[net.bugs.4bsd] hung line help needed

jpl@allegra.UUCP (John P. Linderman) (11/24/84)

>In review: the subject is the hung uucico processes that we have here
>at astrovax and godot.  This is when running rtiuucp under 4.2 BSD.
>A typical hang point is main()/conn()/Acuopn()/vadopn()/expect()/read().
>allegra has also reported such problems with honey danber under 4.2 BSD.

To be more explicit, Phil Karn and I would occasionally find a hung
honey danber uucico.  The processes were not always in the same place.
We found, after tweaking pstat to provide a little extra information,
that the common theme was that the processes had an alarm pending, but
with alarms masked off.  Alarms are not masked off by honey dan-ber,
so the problem appears to be a race somewhere in the 4.2 signal code,
somehow failing to reset signals following a longjmp out of an alarm
handler.  We replaced alarm calls with a macro-sequence that explicitly
set SIGALRM on in the signal mask before doing the alarm call.  We haven't
seen a hung uucico since.

In summary, honey danber seems to be guilty only of exercising alarms
rather more heavily than typical programs, thereby exposing some problems
in the underlying 4.2 operating system.  We didn't have problems with
honey danber under 4.2, we exposed problems with 4.2 through honey danber.

John P. Linderman  Department of Alarming Errors  allegra!jpl

chris@umcp-cs.UUCP (Chris Torek) (11/28/84)

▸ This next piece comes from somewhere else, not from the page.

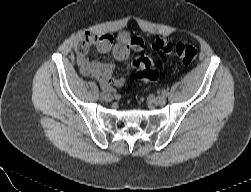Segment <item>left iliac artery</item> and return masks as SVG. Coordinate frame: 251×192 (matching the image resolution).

Actually, there *is* a bug in the 4.2BSD sleep; it's just that the bug
isn't a missing sigsetmask() but two missing calls (sigblock() and
sigsetmask()).  It is *always* *always* *always* a mistake to call
sigpause() to await a signal when the new mask is trying to unblock a
signal that has never been blocked.  (Often it works, but it is still a
mistake.)  The reason is simple: if it's not blocked now, the signal
might happen between the C ``sigpause()'' call and the actual entry
into system code.  System calls are not atomic operations (at user
level) until kernel code is entered; that's *why* sigpause is *defined*
as ``atomically set signal mask and await signal''.

(Gee, maybe we should kludge up the kernel to gripe about sigpause()s
that don't release any signals, giving the name of the offending
program... :-) )
-- 
(This line accidently left nonblank.)

In-Real-Life: Chris Torek, Univ of MD Comp Sci Dept (301) 454-7690
UUCP:	{seismo,allegra,brl-bmd}!umcp-cs!chris
CSNet:	chris@umcp-cs		ARPA:	chris@maryland